Wednesday, April 8, 2009

Huffing and Puffing and Scamming the Search Engines

The humor site The Onion, the offbeat weekly The Chicago Reader, and Time Out Chicago have discovered that some of their articles have appeared in total on Arianna Huffington’s mega web outlet The Huffington Post. And they are none too happy about the wholesale lifting of their material, either.

The Huffington Post, a venture-capital-backed new media site that mixes links to other sites content with hundreds of celebrity and volunteer blogger posts, is being accused of slimy business practices by a handful of smaller publications who say the site is unfairly copying and publishing their content.

Whet Moser, an editor at alternata]ive weekly Chicago Reader wants to know why The Huffington Post's newly formed Chicago-focused venture is stealing their copyrighted concert reviews and reprinting them in whole in order to get search engine traffic. And he found other examples taken wholesale from The Onion and Time Out Chicago.

Compare for example, the Chicago Reader's Amanda Palmer review and The Huffington Post's (screenshots if the pages change: Reader, The Huffington Post)

Moser writes:

You want to do a post that says, "According to Jessica Hopper, Bon Iver rules, check 'em out, go here for the info," fine. But taking an entire concert preview is bush league. Doing it as a practice is just beneath contempt. If the future of journalism--which everyone keeps telling me The Huffington Post represents — is a bunch of search-engine optimization scams, we have bigger problems than Sam Zell's bad investment strategies.

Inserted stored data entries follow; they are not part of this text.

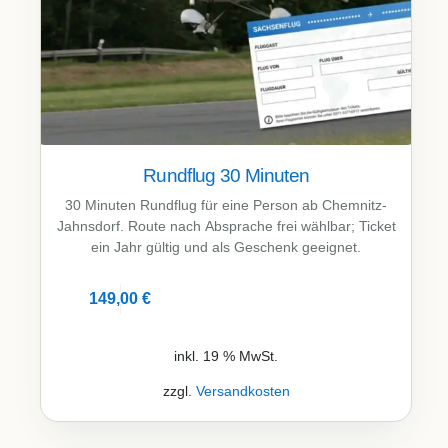
Rundflug 30 Minuten
30 Minuten Rundflug für eine Person ab Chemnitz-
Jahnsdorf. Route nach Absprache frei wählbar; Ticket
ein Jahr gültig und als Geschenk geeignet.
149,00
€
Details
inkl. 19 % MwSt.
zzgl.
Versandkosten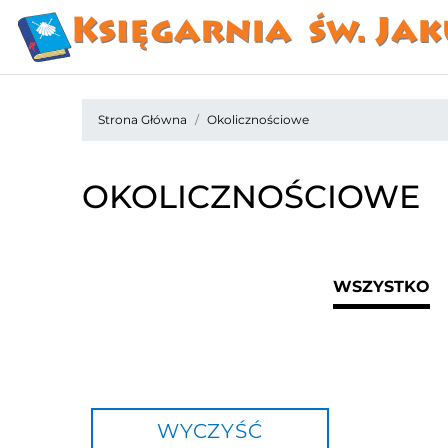
Strona Główna
Okolicznościowe
OKOLICZNOŚCIOWE
WSZYSTKO
WYCZYŚĆ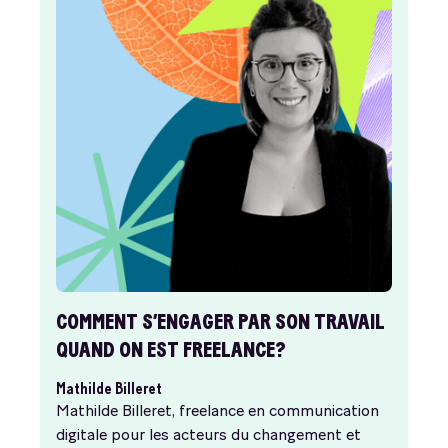
COMMENT S’ENGAGER PAR SON TRAVAIL
QUAND ON EST FREELANCE?
Mathilde Billeret
Mathilde Billeret, freelance en communication
digitale pour les acteurs du changement et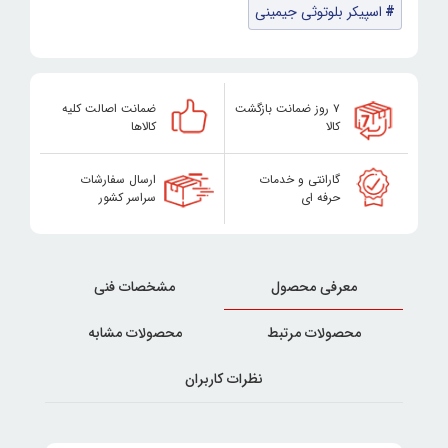
اسپیکر بلوتوثی جیمینی
۷ روز ضمانت بازگشت
ضمانت اصالت کلیه
کالا
کالاها
گارانتی و خدمات
ارسال سفارشات
حرفه ای
سراسر کشور
معرفی محصول
مشخصات فنی
محصولات مرتبط
محصولات مشابه
نظرات کاربران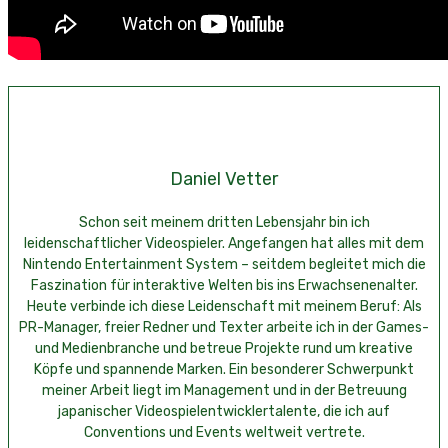
Daniel Vetter
Schon seit meinem dritten Lebensjahr bin ich
leidenschaftlicher Videospieler. Angefangen hat alles mit dem
Nintendo Entertainment System – seitdem begleitet mich die
Faszination für interaktive Welten bis ins Erwachsenenalter.
Heute verbinde ich diese Leidenschaft mit meinem Beruf: Als
PR-Manager, freier Redner und Texter arbeite ich in der Games-
und Medienbranche und betreue Projekte rund um kreative
Köpfe und spannende Marken. Ein besonderer Schwerpunkt
meiner Arbeit liegt im Management und in der Betreuung
japanischer Videospielentwicklertalente, die ich auf
Conventions und Events weltweit vertrete.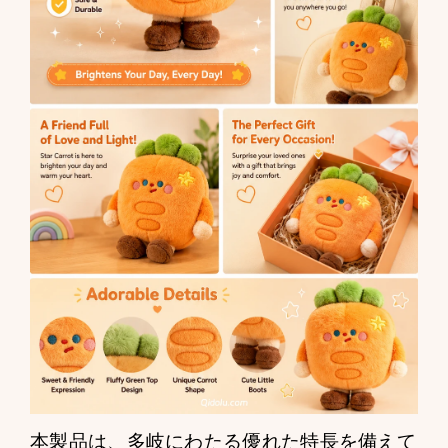
本製品は、多岐にわたる優れた特長を備えて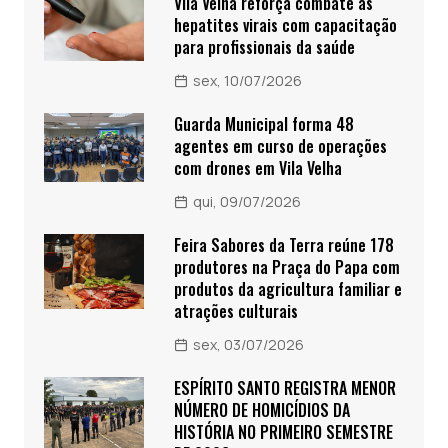
Vila Velha reforça combate às
hepatites virais com capacitação
para profissionais da saúde
sex, 10/07/2026
Guarda Municipal forma 48
agentes em curso de operações
com drones em Vila Velha
qui, 09/07/2026
Feira Sabores da Terra reúne 178
produtores na Praça do Papa com
produtos da agricultura familiar e
atrações culturais
sex, 03/07/2026
ESPÍRITO SANTO REGISTRA MENOR
NÚMERO DE HOMICÍDIOS DA
HISTÓRIA NO PRIMEIRO SEMESTRE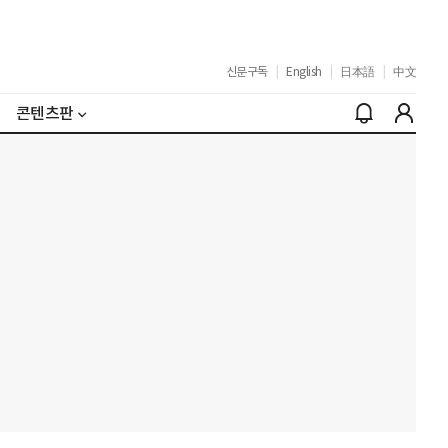
신문구독
|
English
|
日本語
|
中文
콘텐츠판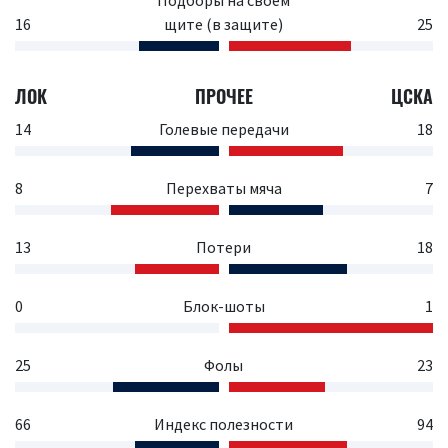
Подборы на своем
16
щите (в защите)
25
ЛОК
ПРОЧЕЕ
ЦСКА
14
Голевые передачи
18
8
Перехваты мяча
7
13
Потери
18
0
Блок-шоты
1
25
Фолы
23
66
Индекс полезности
94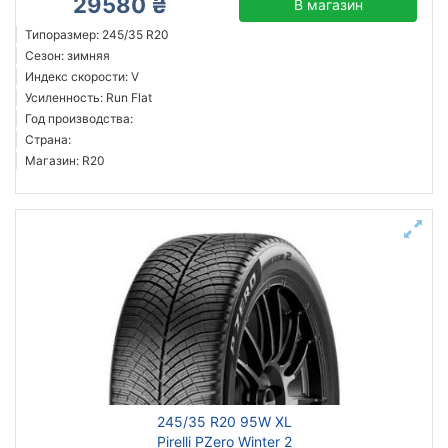
29580 ₴
В магазин
Типоразмер: 245/35 R20
Сезон: зимняя
Индекс скорости: V
Усиленность: Run Flat
Год производства:
Страна:
Магазин: R20
245/35 R20 95W XL
Pirelli PZero Winter 2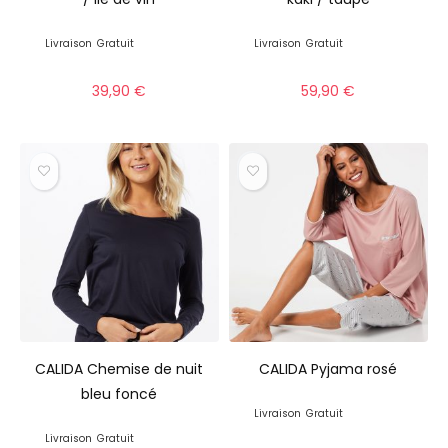
Livraison
Gratuit
Livraison
Gratuit
39,90
€
59,90
€
CALIDA Chemise de nuit
CALIDA Pyjama rosé
bleu foncé
Livraison
Gratuit
Livraison
Gratuit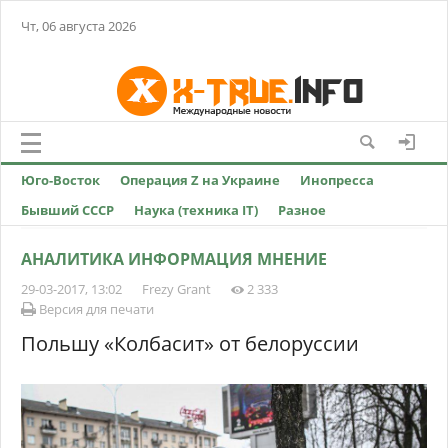
Чт, 06 августа 2026
Юго-Восток
Операция Z на Украине
Инопресса
Бывший СССР
Наука (техника IT)
Разное
АНАЛИТИКА ИНФОРМАЦИЯ МНЕНИЕ
29-03-2017, 13:02
Frezy Grant
2 333
Версия для печати
Польшу «Колбасит» от белоруссии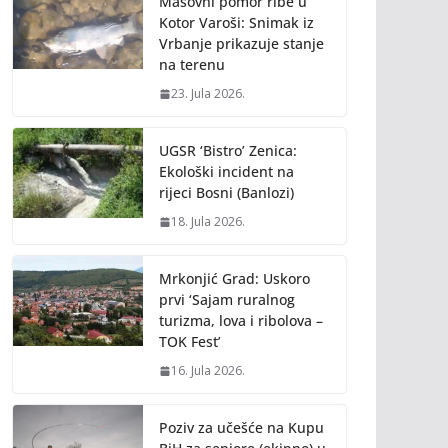
Masovni pomor ribe u
Kotor Varoši: Snimak iz
Vrbanje prikazuje stanje
na terenu
23. Jula 2026.
UGSR ‘Bistro’ Zenica:
Ekološki incident na
rijeci Bosni (Banlozi)
18. Jula 2026.
Mrkonjić Grad: Uskoro
prvi ‘Sajam ruralnog
turizma, lova i ribolova –
TOK Fest’
16. Jula 2026.
Poziv za učešće na Kupu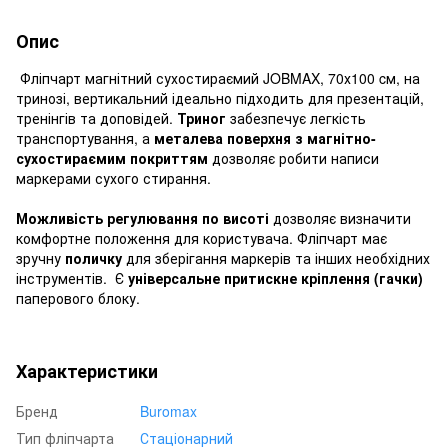
Опис
Фліпчарт магнітний сухостираємий JOBMAX, 70х100 cм, на
тринозі, вертикальний ідеально підходить для презентацій,
тренінгів та доповідей.
Триног
забезпечує легкість
транспортування, а
металева поверхня з магнітно-
сухостираємим покриттям
дозволяє робити написи
маркерами сухого стирання.
Можливість регулювання по висоті
дозволяє визначити
комфортне положення для користувача. Фліпчарт має
зручну
поличку
для зберігання маркерів та інших необхідних
інструментів. Є
універсальне притискне кріплення (гачки)
паперового блоку.
Характеристики
Бренд
Buromax
Тип фліпчарта
Стаціонарний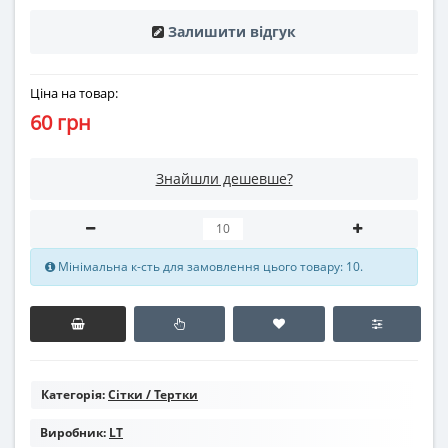
Залишити відгук
Ціна на товар:
60 грн
Знайшли дешевше?
Мінімальна к-сть для замовлення цього товару: 10.
Категорія:
Сітки / Тертки
Виробник:
LT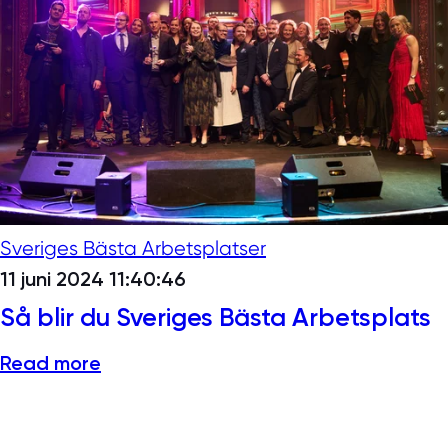
Sveriges Bästa Arbetsplatser
11 juni 2024 11:40:46
Så blir du Sveriges Bästa Arbetsplats
Read more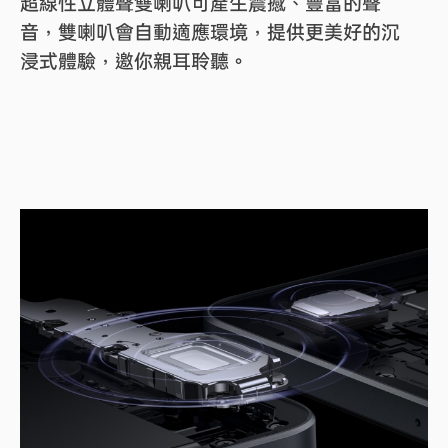
超線性立體聲雙喇叭可產生震撼、豐富的聲
音，雙喇叭會自動適應環境，提供更美好的沉
浸式體驗，邀你親耳聆聽。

But The Huffington Post co-founder Jonah Peretti says the contretemps are overblown — that the complete re-printing was a mistaken editorial call and that The Huffington Post's intention in aggregating other publications' content is to send traffic their way.

"You tease, you pull out a piece of it, and then you have a headline or link out," Peretti said. "Generally publishers are psyched to have a link."

He compares The Huffington Post's influence on other sites traffic to that of link-voting sites like Digg and Reddit. Those sites, along with Google News and Slashdot, rely on small excerpts or user submitted summaries of online content in order to create lists of the best new content on the web.

But none of those aggregation sites, including Google News, uses as much of a percentage of copyrighted content as The Huffington Post does.